= Hadjira Oumouri =

Comorian politician and midwife

Hadjira Oumouri (born 1969) is a Comorian politician and midwife. She served from 2015 to 2020 in the Assembly of the Union of the Comoros, becoming the second woman elected to the body in the country's history.

== Early life and education ==
Hadjira Oumouri was born in 1969 in Foumbouni, a town on the island of Grande Comore in the Comoros. Her father, Mze Oumouri Wa Moindze, was a prominent scholar of the history of Grande Comore.
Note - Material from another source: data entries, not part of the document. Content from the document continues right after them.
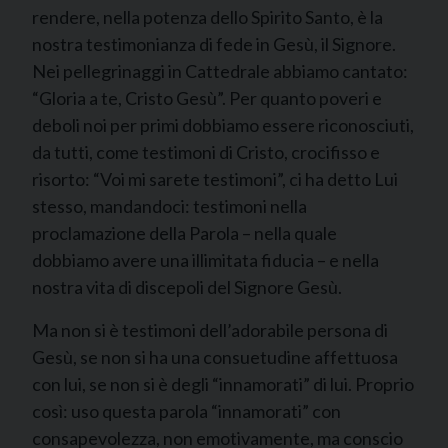
rendere, nella potenza dello Spirito Santo, è la
nostra testimonianza di fede in Gesù, il Signore.
Nei pellegrinaggi in Cattedrale abbiamo cantato:
“Gloria a te, Cristo Gesù”. Per quanto poveri e
deboli noi per primi dobbiamo essere riconosciuti,
da tutti, come testimoni di Cristo, crocifisso e
risorto: “Voi mi sarete testimoni”, ci ha detto Lui
stesso, mandandoci: testimoni nella
proclamazione della Parola – nella quale
dobbiamo avere una illimitata fiducia – e nella
nostra vita di discepoli del Signore Gesù.
Ma non si è testimoni dell’adorabile persona di
Gesù, se non si ha una consuetudine affettuosa
con lui, se non si è degli “innamorati” di lui. Proprio
così: uso questa parola “innamorati” con
consapevolezza, non emotivamente, ma conscio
After finishing high school, Oumouri trained as a midwife in Moroni and Mauritius.

== Career ==

=== Women's health and rights ===
Oumouri was recruited in 1995 to work in family planning for the United Nations Population Fund in the Mbadjini region of Grande Comore, eventually becoming director of the NGO ASCOBEF from 2001 to 2014.

She also became involved in women's rights activism, including through the organization L'Réseau National Femmes et Développement. She also founded the women's association Femme en Mouvement in the Mbadjini region.

=== Politics ===
The former midwife eventually became more directly involved in local politics in her commune, Itsahidi, aiming to represent women in the country's largely male-dominated political scene. She was appointed mayor of the commune from 2012 to 2014.

After seven years with the RIDJA party (Rassemblement pour une Initiative de Développement avec une Jeunesse Avertie) she joined the Democratic Rally of the Comoros (RDC) ahead of the 2015 Comorian legislative election.

As a member of the RDC, she ran to represent Itsahidi in the Assembly of the Union of the Comoros in 2015. She was elected as one of only two members of her party in the legislature, with 64.91% of the vote in her district.

Oumouri was the only woman in the legislature in that session, and only the second female lawmaker elected to the assembly, after Sittou Raghadat Mohamed.

During her time in the Assembly, Oumouri fought for increased participation of women in politics, passing laws to establish quotas for both appointed and elected officials. She also worked to pass laws on sexual harassment and to oppose violence against women.

As a member of PFPOI, an organization of women politicians in the Indian Ocean region, she worked with peers in Madagascar and Mauritius.

On becoming one of the few prominent women politicians in her country, Oumouri said:"To tell the truth, it was not easy. You know, men like for us all to work together, but to take their place is difficult. They don't give up their positions, so you have to go look for them and snatch them."In 2019, after Oumouri voted in favor of the "enabling law," which gave President Azali Assoumani expanded powers, she was kicked out of her opposition RDC party. She did not run again in the 2020 Comorian legislative election, and Abdou-Rahim Mistoihi of the Convention for the Renewal of the Comoros succeeded her to represent Itsahidi.